1. Lithium-sulfur batteries (LSB) have the potential to provide more than 350 Wh/kg of energy at a low cost, making them attractive for battery research.

2. Polysulfide shuttling between the cathode and anode can reduce efficiency, capacity, and cause battery failure. Strategies such as physical capture, chemical binding, separator modification, and functionalization are used to reduce polysulfide shuttling.

3. Bacteria cellulose (BC) is superior to plant-derived celluloses due to its higher purity and better crystallinity, which makes it a promising material for use as a battery separator. Oxidized BC membranes were demonstrated to be effective in reducing polysulfide shuttling and providing excellent electrochemical performance in lithium-sulfur batteries.

Article analysis:

This article provides an overview of strategies used to reduce polysulfide shuttling in lithium-sulfur batteries (LSB). The article is well written and provides a comprehensive review of the literature on this topic. It presents various strategies that have been proposed for reducing polysulfide shuttling in LSBs, including physical capture, chemical binding, separator modification, and functionalization. The article also discusses the potential of bacteria cellulose (BC) as a promising material for use as a battery separator due to its high purity and better crystallinity compared to plant-derived celluloses. The authors then demonstrate that oxidized BC membranes are effective in reducing polysulfide shuttling and providing excellent electrochemical performance in lithium-sulfur batteries.

The article is generally reliable and trustworthy; however there are some potential biases that should be noted. For example, the authors focus primarily on strategies involving separator modification or functionalization rather than other approaches such as using additives or solvents to stabilize polysulfides or inserting conductive interlayers between the cathode and anode sides of the cell. Additionally, while the authors discuss the potential benefits of using BC as a battery separator material, they do not explore any possible risks associated with its use such as toxicity or environmental impacts. Furthermore, while the authors present evidence from their own experiments demonstrating that oxidized BC membranes are effective in reducing polysulfide shuttling and providing excellent electrochemical performance in lithium-sulfur batteries, they do not provide any evidence from other studies that support these claims or explore any counterarguments that may exist regarding their findings.

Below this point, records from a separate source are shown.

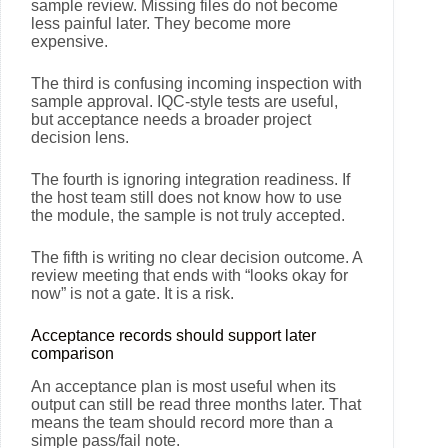
sample review. Missing files do not become
less painful later. They become more
expensive.
The third is confusing incoming inspection with
sample approval. IQC-style tests are useful,
but acceptance needs a broader project
decision lens.
The fourth is ignoring integration readiness. If
the host team still does not know how to use
the module, the sample is not truly accepted.
The fifth is writing no clear decision outcome. A
review meeting that ends with “looks okay for
now” is not a gate. It is a risk.
Acceptance records should support later
comparison
An acceptance plan is most useful when its
output can still be read three months later. That
means the team should record more than a
simple pass/fail note.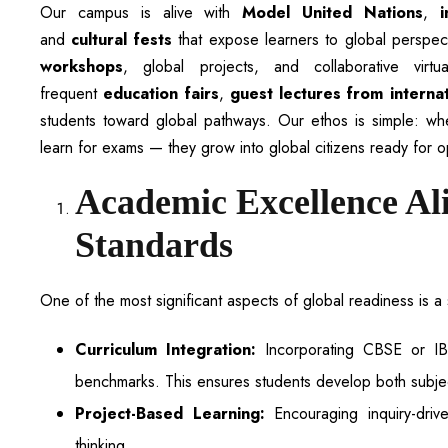
Our campus is alive with
Model United Nations
,
and
cultural fests
that expose learners to global perspe
workshops
, global projects, and collaborative vir
frequent
education fairs
,
guest lectures from interna
students toward global pathways. Our ethos is simple: whe
learn for exams — they grow into global citizens ready for o
Academic Excellence Al
Standards
One of the most significant aspects of global readiness is 
Curriculum Integration:
Incorporating CBSE or IB 
benchmarks. This ensures students develop both subject
Project-Based Learning:
Encouraging inquiry-drive
thinking.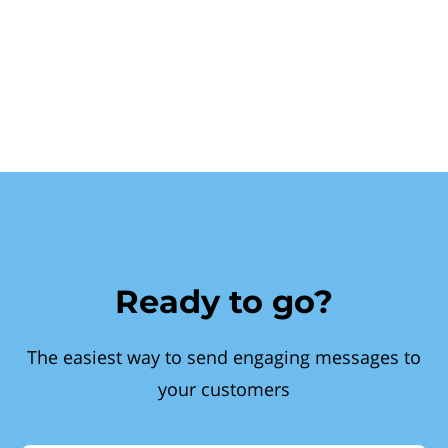
Ready to go?
The easiest way to send engaging messages to
your customers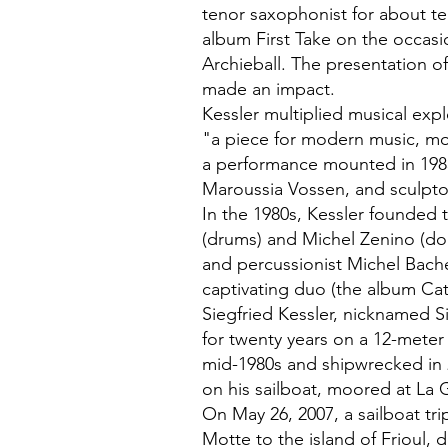
tenor saxophonist for about te
album First Take on the occasi
Archieball. The presentation of
made an impact.
Kessler multiplied musical exp
"a piece for modern music, m
a performance mounted in 198
Maroussia Vossen, and sculpto
In the 1980s, Kessler founded 
(drums) and Michel Zenino (d
and percussionist Michel Bach
captivating duo (the album Ca
Siegfried Kessler, nicknamed Si
for twenty years on a 12-meter
mid-1980s and shipwrecked in 
on his sailboat, moored at La
On May 26, 2007, a sailboat tr
Motte to the island of Frioul, 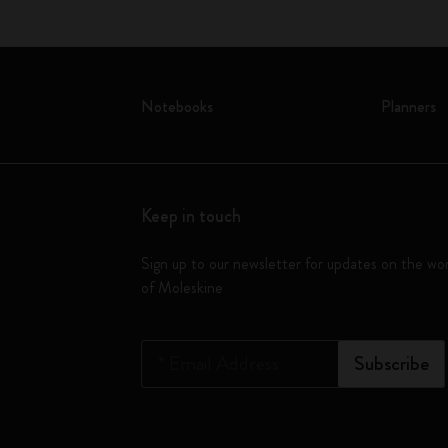
Notebooks
Planners
Keep in touch
Sign up to our newsletter for updates on the wo
of Moleskine
*
Email Address
Subscribe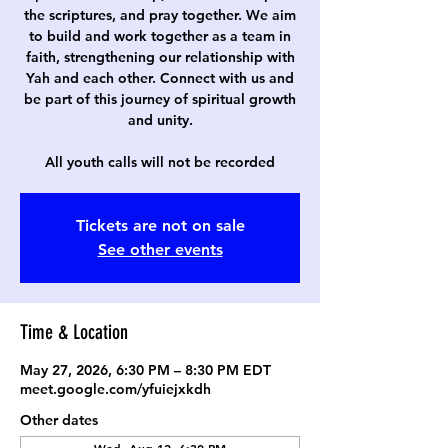
the scriptures, and pray together. We aim
to build and work together as a team in
faith, strengthening our relationship with
Yah and each other. Connect with us and
be part of this journey of spiritual growth
and unity.
All youth calls will not be recorded
Tickets are not on sale
See other events
Time & Location
May 27, 2026, 6:30 PM – 8:30 PM EDT
meet.google.com/yfuiejxkdh
Other dates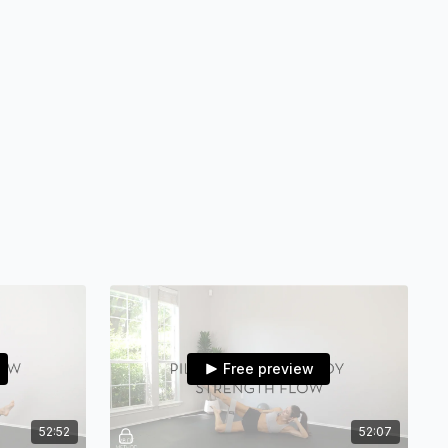
BOOTY BAND(substitute: theraband wrapped around or
bstitute: 2 bottles of water)•ANKLE WEIGHTS(skip if you
 ankle weights or skip)
er plates for rug or small towels for hard flooring)
sistance band that stretches)
 (substitute: theraband wrapped around or simply skip)
es reach out directly via IG @vbfitlifestyle or email me at
e.com
Free preview
methodfitness on IG so we can see you making things
52:52
52:07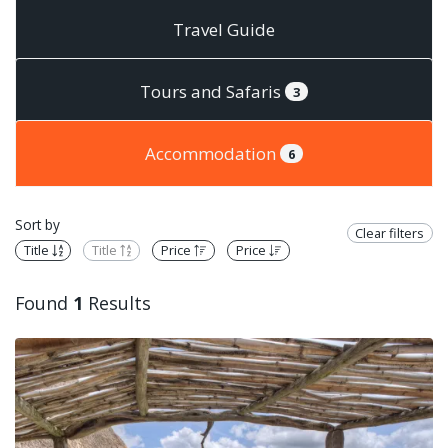
Travel Guide
Tours and Safaris
3
Accommodation
6
Sort by
Clear filters
Title
Title
Price
Price
Found
1
Results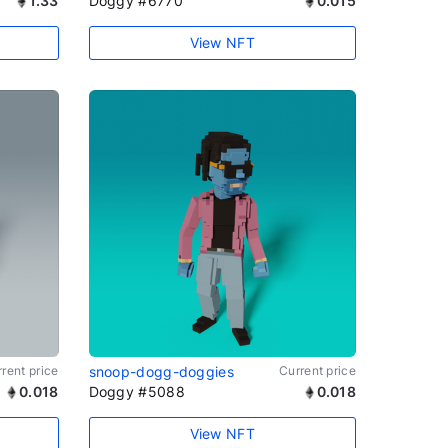
1.33
Doggy #6770
0.015
View NFT
rent price
snoop-dogg-doggies
Current price
0.018
Doggy #5088
0.018
View NFT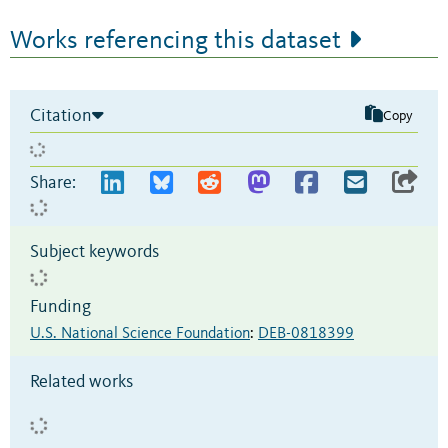
Works referencing this dataset
Citation
Copy
Share:
Subject keywords
Funding
U.S. National Science Foundation
:
DEB-0818399
Related works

In conclusion, this article provides an informative overview of strategies used to reduce polysulfide shuttling in LSBs; however there are some potential biases that should be noted when evaluating its trustworthiness and reliability such as focusing primarily on one approach over others and not exploring any possible risks associated with using BC as a battery separator material or presenting counterarguments regarding their findings from experiments conducted by the authors themselves.